Jesús anuncia estas destrucciones, pero no esta diciendo con ello que se acabe el mundo, sino que habla de la fragilidad de Jerusalén y de cómo será pisoteada y destruida. Jesús prevé la ruina de Jerusalén y de su Templo, de toda aquella región y de sus gentes como algo inevitable, pero también como una oportunidad. La comunidad creyente no debe encerrarse en los horizontes mezquinos del pueblo judío.
La destrucción de Jerusalén será la oportunidad histórica, que al obligar a los nuevos cristianos a huir de la destrucción, van llevando por nuevos caminos la Palabra de Dios.

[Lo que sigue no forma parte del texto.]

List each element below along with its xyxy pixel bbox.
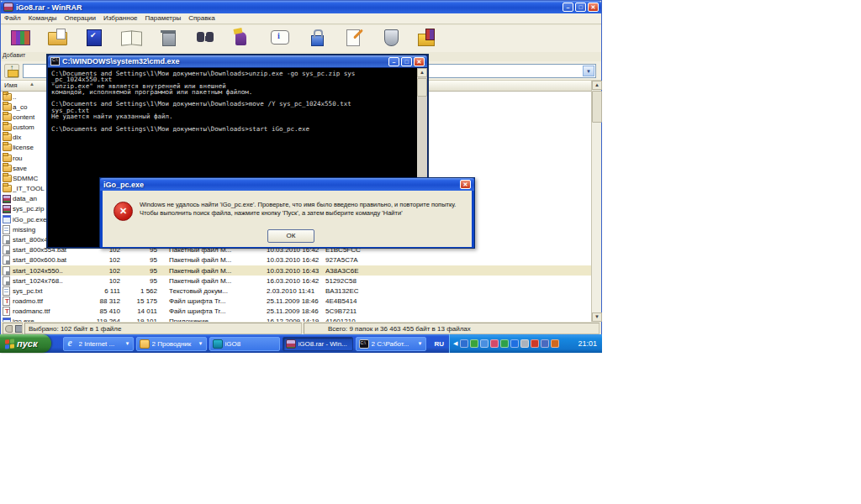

Las señales catastróficas que se realizan en el cielo y en el espacio no son anuncios proféticos, sino la expresión y el poder del Hijo del Hombre. Así será la fuerza salvadora y la presencia del Reino de Dios. Entonces hay que levantar la cabeza y poner atención, porque se acerca la hora de la liberación. Todos los momentos de crisis son también momentos de crecimiento y de gracia.
Si hoy miramos las dificultades que sufre nuestra sociedad, debemos también levantar la cabeza y descubrir qué es lo más importante y que tenemos que defender a toda costa. Necesitamos descubrir en estas situaciones una oportunidad de purificación que nos lleve no al desaliento sino a depositar nuestra esperanza en Cristo que es nuestra única salvación.
Esta semana, la última del año litúrgico, insiste en esa actitud de espera y de esperanza, de vigilia y revisión. El verdadero discípulo no puede dormirse y dejar de lado la misión de construir el Reino, pero con la certeza de que Cristo lo está haciendo presente.
Es importante que alentemos una visión positiva, realista sobre el futuro, sostenidos en Jesús que con su fuerza y alegría, alimenta nuestra visión positiva de la vida. Con la presencia del Señor, mantengámonos firmes.